According to Gartner, inquiries about demystifying quantum computing have doubled in the past couple of years, with 20% coming directly from CIOs, which can be viewed positively as quantum computing is already on the radar of organisations. Now that organisations may have some sense of what is coming, it isn’t a time to panic but to prepare. Quantum is something that everyone should be concerned about and not limited to certain stakeholders. With the right mindset and understanding, businesses owe it to themselves to move beyond traditional cybersecurity measures and protect critical assets with quantum-safe approaches.
PQC and emerging defences
Some of you may have heard about post-quantum cryptography (PQC), but for those who have not, it is a new algorithm that aims to resist quantum attacks from even the most powerful quantum machines. Devised using mathematical algorithms, PQC is available today. It is tied to a migration deadline of 2035, which experts associate with the anticipated arrival of Q-day, when quantum computers may be powerful enough to break most encryptions.

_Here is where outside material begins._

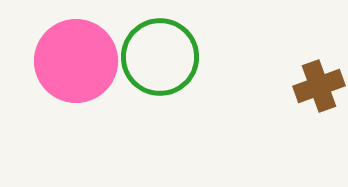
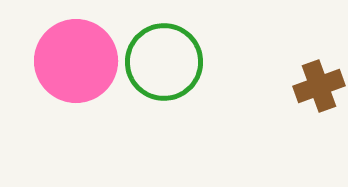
green circle: moved 4 px right, 5 px down
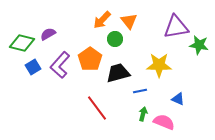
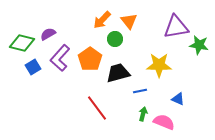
purple L-shape: moved 7 px up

Global standards for PQC are being developed by the United States National Institute of Standards and Technology (NIST), known as the Federal Information Processing Standards: FIPS 203, FIPS 204, and FIPS 205. Each standard has its own attributes and use cases.
Besides PQC, another threat-resisting method that has been developed is quantum key distribution (QKD), which, unlike the former, is based on physical properties and allows parties to securely exchange encryption keys using particles of light.
Currently, there are telco operators and technology providers exploring and running experiments into quantum capabilities while deploying PQC in their networks to define cryptographic methods that can withstand quantum computing power, particularly when combined with QKD for future-safe 5G telecom infrastructure. These experiments are expected to support the development of more robust security mechanisms to protect systems and infrastructure against foreseeable quantum threats.
What organisations and employees can do
For organisations, moving towards a quantum-safe journey entails:
- Clear leadership, in ensuring timely and coordinated action for early preparation and investment.
- Collaboration, through in-depth sessions with technical and security teams.
- Strategic consultation, such as seeking guidance from relevant experts on awareness, strategy, and migration.
- Exploring PQC and QKD through hands-on evaluation.
Taking a gradual approach to quantum technologies can help enterprises adjust their protection as needed while supporting their existing infrastructure. Additionally, it is crucial for companies to know how to protect themselves against SNDL attacks, as in addition to decrypting, criminals can also disrupt (through fraudulent identification) and manipulate (by forging digital signatures).
Employees can also become crypto-agile and crypto-ready to contribute to an organisation’s quantum readiness by:
- Upskilling by learning cryptography and quantum basics.
- Sharing knowledge by reading up on PQC, NIST standards, and the main developments in the field.
- Maintaining a zero-trust mindset by assuming encryption may fail in future or possibly sooner.
- Being aware of what is coming.
- Asking your vendors how they are approaching quantum computing and quantum networks today.
Together, we can navigate the quantum transition more consciously and securely by encouraging secure design principles, especially as quantum is set to reshape our landscape with cybersecurity, national defence, intelligence gathering, economic competitiveness, and critical infrastructure resilience.